EXERCISE BRIEF
Set down all of the data that follows, keeping every character.

*** RECORDS FOR PROCESSING Section Begins ***

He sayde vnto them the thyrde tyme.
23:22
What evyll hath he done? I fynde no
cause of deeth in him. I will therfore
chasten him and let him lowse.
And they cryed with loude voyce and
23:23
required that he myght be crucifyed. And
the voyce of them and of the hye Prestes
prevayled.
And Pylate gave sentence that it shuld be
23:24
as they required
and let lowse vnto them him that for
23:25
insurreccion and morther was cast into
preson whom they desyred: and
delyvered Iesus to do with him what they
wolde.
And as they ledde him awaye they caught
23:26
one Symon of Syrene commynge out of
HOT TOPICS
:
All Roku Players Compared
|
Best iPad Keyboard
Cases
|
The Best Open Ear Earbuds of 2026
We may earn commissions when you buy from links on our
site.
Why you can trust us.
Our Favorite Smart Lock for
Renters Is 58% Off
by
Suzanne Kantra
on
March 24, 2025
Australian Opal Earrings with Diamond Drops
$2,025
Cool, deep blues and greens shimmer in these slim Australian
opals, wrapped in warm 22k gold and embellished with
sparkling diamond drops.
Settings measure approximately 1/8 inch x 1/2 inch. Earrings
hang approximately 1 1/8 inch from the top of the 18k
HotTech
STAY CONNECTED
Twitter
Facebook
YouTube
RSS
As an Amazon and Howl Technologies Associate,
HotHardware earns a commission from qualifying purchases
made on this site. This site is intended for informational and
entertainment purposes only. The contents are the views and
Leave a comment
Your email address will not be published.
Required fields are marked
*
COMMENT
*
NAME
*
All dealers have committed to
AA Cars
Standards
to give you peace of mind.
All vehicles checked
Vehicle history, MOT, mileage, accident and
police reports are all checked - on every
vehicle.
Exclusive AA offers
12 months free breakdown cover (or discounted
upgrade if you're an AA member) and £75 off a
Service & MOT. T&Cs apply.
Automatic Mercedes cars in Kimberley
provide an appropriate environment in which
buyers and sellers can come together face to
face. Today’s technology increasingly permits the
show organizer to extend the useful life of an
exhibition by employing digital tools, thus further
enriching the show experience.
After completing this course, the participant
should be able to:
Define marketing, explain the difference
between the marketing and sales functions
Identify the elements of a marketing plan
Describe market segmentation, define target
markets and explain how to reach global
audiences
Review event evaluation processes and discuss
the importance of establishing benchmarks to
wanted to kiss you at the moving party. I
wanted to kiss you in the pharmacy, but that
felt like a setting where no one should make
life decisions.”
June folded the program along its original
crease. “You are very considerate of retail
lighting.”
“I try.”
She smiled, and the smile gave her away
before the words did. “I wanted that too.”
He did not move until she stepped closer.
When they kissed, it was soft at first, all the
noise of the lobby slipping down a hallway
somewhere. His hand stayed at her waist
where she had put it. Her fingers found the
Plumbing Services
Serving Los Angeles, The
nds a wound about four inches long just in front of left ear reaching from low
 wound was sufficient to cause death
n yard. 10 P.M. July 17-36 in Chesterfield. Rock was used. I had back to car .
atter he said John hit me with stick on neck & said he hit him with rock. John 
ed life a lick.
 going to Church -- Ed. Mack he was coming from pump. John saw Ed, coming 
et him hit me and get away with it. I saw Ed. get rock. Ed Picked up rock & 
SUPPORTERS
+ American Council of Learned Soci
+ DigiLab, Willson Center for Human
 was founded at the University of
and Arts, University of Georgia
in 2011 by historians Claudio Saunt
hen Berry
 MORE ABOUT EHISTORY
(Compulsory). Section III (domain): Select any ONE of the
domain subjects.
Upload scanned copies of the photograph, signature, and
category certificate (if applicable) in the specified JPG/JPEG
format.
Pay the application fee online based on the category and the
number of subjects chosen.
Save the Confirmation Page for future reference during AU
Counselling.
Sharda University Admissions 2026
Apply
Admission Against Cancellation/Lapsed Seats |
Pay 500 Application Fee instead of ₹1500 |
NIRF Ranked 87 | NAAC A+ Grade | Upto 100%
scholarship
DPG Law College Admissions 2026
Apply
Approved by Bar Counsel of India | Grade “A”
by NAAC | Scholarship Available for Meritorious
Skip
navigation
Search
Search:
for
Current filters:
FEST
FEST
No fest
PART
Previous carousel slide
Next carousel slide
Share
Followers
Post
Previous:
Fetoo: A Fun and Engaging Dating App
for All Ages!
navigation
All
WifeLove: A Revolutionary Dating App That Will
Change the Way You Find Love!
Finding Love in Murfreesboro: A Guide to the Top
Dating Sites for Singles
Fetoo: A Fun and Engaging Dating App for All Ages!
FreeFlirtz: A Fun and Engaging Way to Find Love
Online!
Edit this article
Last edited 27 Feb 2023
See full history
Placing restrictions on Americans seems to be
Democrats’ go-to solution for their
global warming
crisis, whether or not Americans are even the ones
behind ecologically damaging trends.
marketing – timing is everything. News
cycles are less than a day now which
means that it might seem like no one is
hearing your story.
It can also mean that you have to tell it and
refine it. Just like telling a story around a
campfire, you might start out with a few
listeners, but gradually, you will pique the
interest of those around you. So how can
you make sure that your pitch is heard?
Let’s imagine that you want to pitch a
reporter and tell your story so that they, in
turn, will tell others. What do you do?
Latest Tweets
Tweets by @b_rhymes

*** RECORDS FOR PROCESSING Section Ends ***

EXERCISE OUTPUT
He sayde vnto them the thyrde tyme.
23:22
What evyll hath he done? I fynde no
cause of deeth in him. I will therfore
chasten him and let him lowse.
And they cryed with loude voyce and
23:23
required that he myght be crucifyed. And
the voyce of them and of the hye Prestes
prevayled.
And Pylate gave sentence that it shuld be
23:24
as they required
and let lowse vnto them him that for
23:25
insurreccion and morther was cast into
preson whom they desyred: and
delyvered Iesus to do with him what they
wolde.
And as they ledde him awaye they caught
23:26
one Symon of Syrene commynge out of
HOT TOPICS
:
All Roku Players Compared
|
Best iPad Keyboard
Cases
|
The Best Open Ear Earbuds of 2026
We may earn commissions when you buy from links on our
site.
Why you can trust us.
Our Favorite Smart Lock for
Renters Is 58% Off
by
Suzanne Kantra
on
March 24, 2025
Australian Opal Earrings with Diamond Drops
$2,025
Cool, deep blues and greens shimmer in these slim Australian
opals, wrapped in warm 22k gold and embellished with
sparkling diamond drops.
Settings measure approximately 1/8 inch x 1/2 inch. Earrings
hang approximately 1 1/8 inch from the top of the 18k
HotTech
STAY CONNECTED
Twitter
Facebook
YouTube
RSS
As an Amazon and Howl Technologies Associate,
HotHardware earns a commission from qualifying purchases
made on this site. This site is intended for informational and
entertainment purposes only. The contents are the views and
Leave a comment
Your email address will not be published.
Required fields are marked
*
COMMENT
*
NAME
*
All dealers have committed to
AA Cars
Standards
to give you peace of mind.
All vehicles checked
Vehicle history, MOT, mileage, accident and
police reports are all checked - on every
vehicle.
Exclusive AA offers
12 months free breakdown cover (or discounted
upgrade if you're an AA member) and £75 off a
Service & MOT. T&Cs apply.
Automatic Mercedes cars in Kimberley
provide an appropriate environment in which
buyers and sellers can come together face to
face. Today’s technology increasingly permits the
show organizer to extend the useful life of an
exhibition by employing digital tools, thus further
enriching the show experience.
After completing this course, the participant
should be able to:
Define marketing, explain the difference
between the marketing and sales functions
Identify the elements of a marketing plan
Describe market segmentation, define target
markets and explain how to reach global
audiences
Review event evaluation processes and discuss
the importance of establishing benchmarks to
wanted to kiss you at the moving party. I
wanted to kiss you in the pharmacy, but that
felt like a setting where no one should make
life decisions.”
June folded the program along its original
crease. “You are very considerate of retail
lighting.”
“I try.”
She smiled, and the smile gave her away
before the words did. “I wanted that too.”
He did not move until she stepped closer.
When they kissed, it was soft at first, all the
noise of the lobby slipping down a hallway
somewhere. His hand stayed at her waist
where she had put it. Her fingers found the
Plumbing Services
Serving Los Angeles, The
nds a wound about four inches long just in front of left ear reaching from low
 wound was sufficient to cause death
n yard. 10 P.M. July 17-36 in Chesterfield. Rock was used. I had back to car .
atter he said John hit me with stick on neck & said he hit him with rock. John 
ed life a lick.
 going to Church -- Ed. Mack he was coming from pump. John saw Ed, coming 
et him hit me and get away with it. I saw Ed. get rock. Ed Picked up rock & 
SUPPORTERS
+ American Council of Learned Soci
+ DigiLab, Willson Center for Human
 was founded at the University of
and Arts, University of Georgia
in 2011 by historians Claudio Saunt
hen Berry
 MORE ABOUT EHISTORY
(Compulsory). Section III (domain): Select any ONE of the
domain subjects.
Upload scanned copies of the photograph, signature, and
category certificate (if applicable) in the specified JPG/JPEG
format.
Pay the application fee online based on the category and the
number of subjects chosen.
Save the Confirmation Page for future reference during AU
Counselling.
Sharda University Admissions 2026
Apply
Admission Against Cancellation/Lapsed Seats |
Pay 500 Application Fee instead of ₹1500 |
NIRF Ranked 87 | NAAC A+ Grade | Upto 100%
scholarship
DPG Law College Admissions 2026
Apply
Approved by Bar Counsel of India | Grade “A”
by NAAC | Scholarship Available for Meritorious
Skip
navigation
Search
Search:
for
Current filters:
FEST
FEST
No fest
PART
Previous carousel slide
Next carousel slide
Share
Followers
Post
Previous:
Fetoo: A Fun and Engaging Dating App
for All Ages!
navigation
All
WifeLove: A Revolutionary Dating App That Will
Change the Way You Find Love!
Finding Love in Murfreesboro: A Guide to the Top
Dating Sites for Singles
Fetoo: A Fun and Engaging Dating App for All Ages!
FreeFlirtz: A Fun and Engaging Way to Find Love
Online!
Edit this article
Last edited 27 Feb 2023
See full history
Placing restrictions on Americans seems to be
Democrats’ go-to solution for their
global warming
crisis, whether or not Americans are even the ones
behind ecologically damaging trends.
marketing – timing is everything. News
cycles are less than a day now which
means that it might seem like no one is
hearing your story.
It can also mean that you have to tell it and
refine it. Just like telling a story around a
campfire, you might start out with a few
listeners, but gradually, you will pique the
interest of those around you. So how can
you make sure that your pitch is heard?
Let’s imagine that you want to pitch a
reporter and tell your story so that they, in
turn, will tell others. What do you do?
Latest Tweets
Tweets by @b_rhymes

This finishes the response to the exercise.